On Coreset for LASSO Regression Problem with Sensitivity Sampling
Abstract
In this paper, we study coreset construction for LASSO regression, where a coreset is a small, weighted subset of the data that approximates the original problem with provable guarantees. For unregularized regression problems, sensitivity sampling is a successful and widely applied technique for constructing coresets. However, extending these methods to LASSO typically requires coreset size to scale with O(\mathcal{G}d), where d is the VC dimension and \mathcal{G} is the total sensitivity, following existing generalization bounds. A key challenge in improving upon this general bound lies in the difficulty of capturing the sparse and localized structure of the function space induced by the \ell_1 penalty in LASSO objective.
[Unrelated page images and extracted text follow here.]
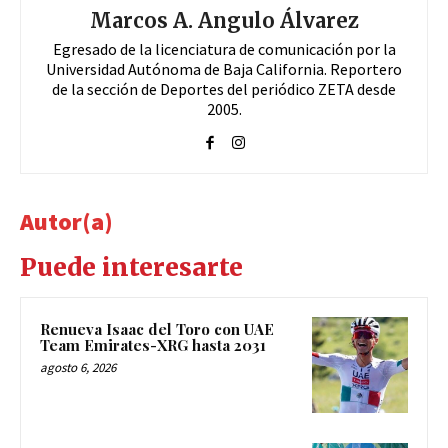
Marcos A. Angulo Álvarez
Egresado de la licenciatura de comunicación por la
Universidad Autónoma de Baja California. Reportero
de la sección de Deportes del periódico ZETA desde
2005.
Autor(a)
Puede interesarte
Renueva Isaac del Toro con UAE
Team Emirates-XRG hasta 2031
agosto 6, 2026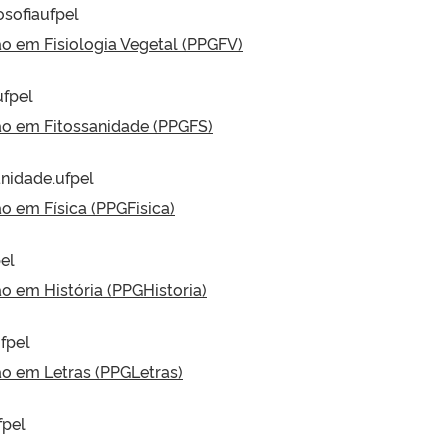
osofiaufpel
 em Fisiologia Vegetal (PPGFV)
ufpel
o em Fitossanidade (PPGFS)
anidade.ufpel
 em Física (PPGFisica)
el
 em História (PPGHistoria)
fpel
 em Letras (PPGLetras)
fpel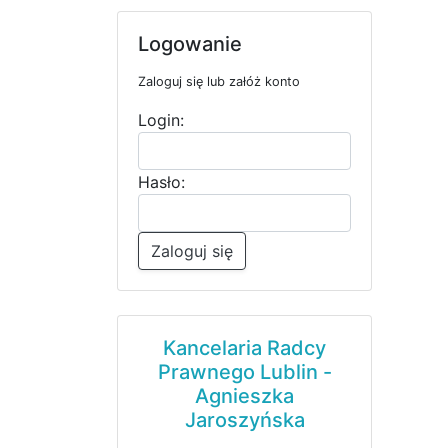
Logowanie
Zaloguj się lub załóż konto
Login:
Hasło:
Zaloguj się
Kancelaria Radcy
Prawnego Lublin -
Agnieszka
Jaroszyńska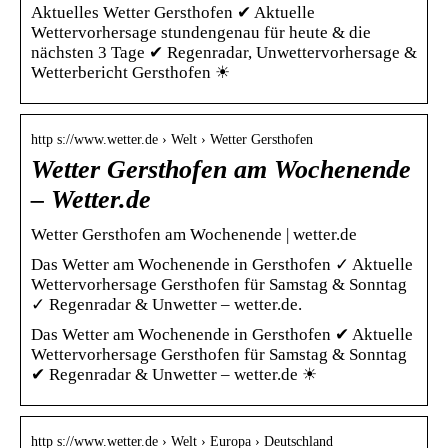
Aktuelles Wetter Gersthofen ✔ Aktuelle
Wettervorhersage stundengenau für heute & die
nächsten 3 Tage ✔ Regenradar, Unwettervorhersage &
Wetterbericht Gersthofen ☀
http s://www.wetter.de › Welt › Wetter Gersthofen
Wetter Gersthofen am Wochenende
– Wetter.de
Wetter Gersthofen am Wochenende | wetter.de
Das Wetter am Wochenende in Gersthofen ✓ Aktuelle
Wettervorhersage Gersthofen für Samstag & Sonntag
✓ Regenradar & Unwetter – wetter.de.
Das Wetter am Wochenende in Gersthofen ✔ Aktuelle
Wettervorhersage Gersthofen für Samstag & Sonntag
✔ Regenradar & Unwetter – wetter.de ☀
http s://www.wetter.de › Welt › Europa › Deutschland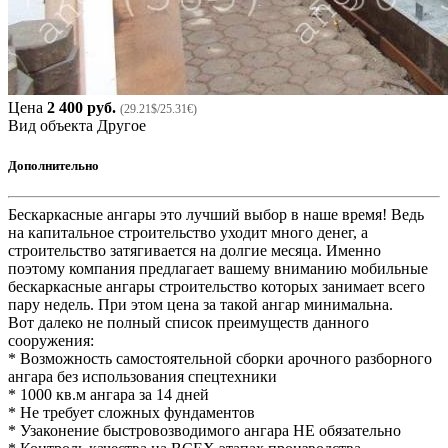
Цена
2 400 руб.
(29.21$/25.31€)
Вид объекта
Другое
Дополнительно
Бескаркасные ангары это лучший выбор в наше время! Ведь
на капитальное строительство уходит много денег, а
строительство затягивается на долгие месяца. Именно
поэтому компания предлагает вашему вниманию мобильные
бескаркасные ангары строительство которых занимает всего
пару недель. При этом цена за такой ангар минимальна.
Вот далеко не полный список преимуществ данного
сооружения:
* Возможность самостоятельной сборки арочного разборного
ангара без использования спецтехники
* 1000 кв.м ангара за 14 дней
* Не требует сложных фундаментов
* Узаконение быстровозводимого ангара НЕ обязательно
To address this, we first provide an empirical process-based method of sensitivity sampling for LASSO, localizing the procedure by decomposing the functional space into independent spaces, which leads to tighter estimation error. By carefully leveraging the geometric properties of these localized spaces, we establish tight empirical process bounds on the required coreset size. These techniques enable us to achieve a coreset of size \tilde{O}(\epsilon^{-2}d\cdot((\log d)^3\cdot\min(1,\log d/\lambda^2)+\log(1/\delta))), which ensures a (1\pm\epsilon)-approximation for any \epsilon,\delta\in(0,1) and \lambda > 0. Furthermore, we give a lower bound showing that any algorithm achieving a (1+\epsilon)-approximation must select at least \Omega(\frac{d\log{d}}{\epsilon^2}) rows in the regime where \lambda=O(d^{-1/2}). Empirical experiments show that our proposed algorithm is at least 4 times faster than the existing LASSO solver and more than 9 times faster on half of the datasets, while ensuring high solution quality and sparsity.